### Input material

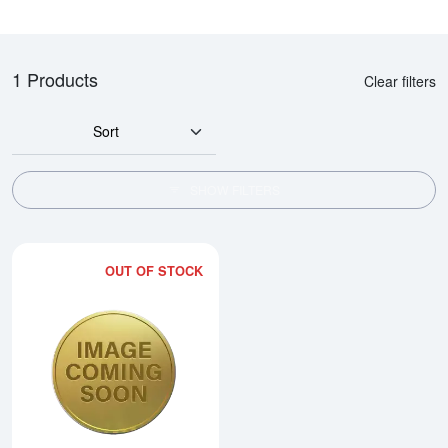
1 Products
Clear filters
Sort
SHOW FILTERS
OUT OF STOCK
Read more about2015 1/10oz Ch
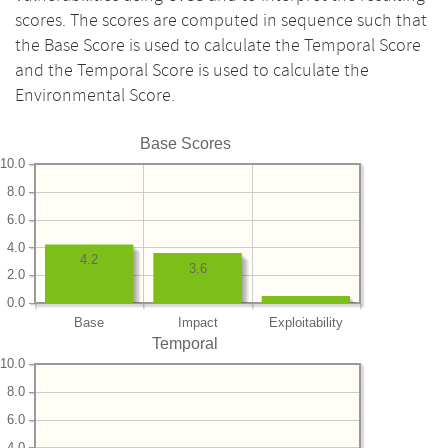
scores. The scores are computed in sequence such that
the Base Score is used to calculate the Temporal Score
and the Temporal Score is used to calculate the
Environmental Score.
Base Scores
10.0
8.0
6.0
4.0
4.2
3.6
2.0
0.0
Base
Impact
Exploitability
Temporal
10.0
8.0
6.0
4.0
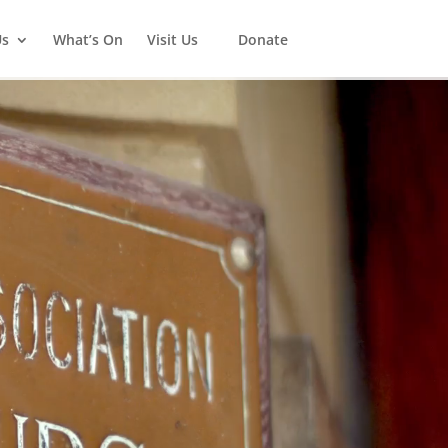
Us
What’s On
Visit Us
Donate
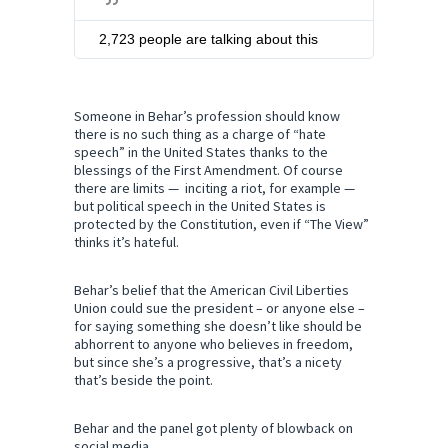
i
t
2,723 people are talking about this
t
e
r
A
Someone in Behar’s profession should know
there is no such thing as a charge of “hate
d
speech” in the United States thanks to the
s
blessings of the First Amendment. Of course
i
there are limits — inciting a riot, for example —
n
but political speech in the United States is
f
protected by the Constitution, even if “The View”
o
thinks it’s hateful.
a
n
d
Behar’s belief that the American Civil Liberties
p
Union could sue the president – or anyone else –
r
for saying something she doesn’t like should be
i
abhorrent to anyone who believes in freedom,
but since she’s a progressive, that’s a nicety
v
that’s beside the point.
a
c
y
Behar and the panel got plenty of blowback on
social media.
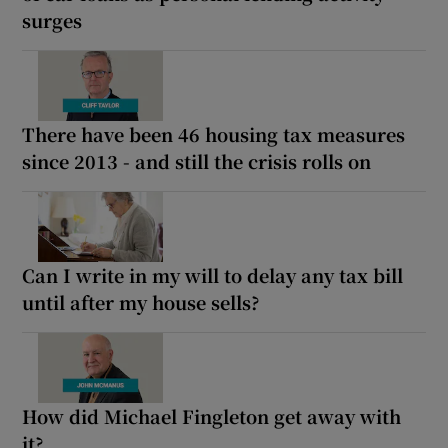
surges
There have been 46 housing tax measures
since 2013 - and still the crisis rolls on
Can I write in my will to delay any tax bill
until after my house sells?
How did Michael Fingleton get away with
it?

### Problem to solve
An exact copy of the entries above, with no pictures, is the required answer.

### Result of this exercise
1 Products
Clear filters
Sort
SHOW FILTERS
OUT OF STOCK
Read more about2015 1/10oz Ch
scores. The scores are computed in sequence such that
the Base Score is used to calculate the Temporal Score
and the Temporal Score is used to calculate the
Environmental Score.
Base Scores
10.0
8.0
6.0
4.0
4.2
3.6
2.0
0.0
Base
Impact
Exploitability
Temporal
10.0
8.0
6.0
4.0
Us
What’s On
Visit Us
Donate
i
t
2,723 people are talking about this
t
e
r
A
Someone in Behar’s profession should know
there is no such thing as a charge of “hate
d
speech” in the United States thanks to the
s
blessings of the First Amendment. Of course
i
there are limits — inciting a riot, for example —
n
but political speech in the United States is
f
protected by the Constitution, even if “The View”
o
thinks it’s hateful.
a
n
d
Behar’s belief that the American Civil Liberties
p
Union could sue the president – or anyone else –
r
for saying something she doesn’t like should be
i
abhorrent to anyone who believes in freedom,
but since she’s a progressive, that’s a nicety
v
that’s beside the point.
a
c
y
Behar and the panel got plenty of blowback on
social media.
surges
There have been 46 housing tax measures
since 2013 - and still the crisis rolls on
Can I write in my will to delay any tax bill
until after my house sells?
How did Michael Fingleton get away with
it?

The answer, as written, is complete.